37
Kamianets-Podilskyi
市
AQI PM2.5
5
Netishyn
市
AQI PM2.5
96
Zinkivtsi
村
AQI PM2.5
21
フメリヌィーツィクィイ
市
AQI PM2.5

+ + +

Problem requirements | A verbatim copy of the listing is needed.

Completed exercise |
37
Kamianets-Podilskyi
市
AQI PM2.5
5
Netishyn
市
AQI PM2.5
96
Zinkivtsi
村
AQI PM2.5
21
フメリヌィーツィクィイ
市
AQI PM2.5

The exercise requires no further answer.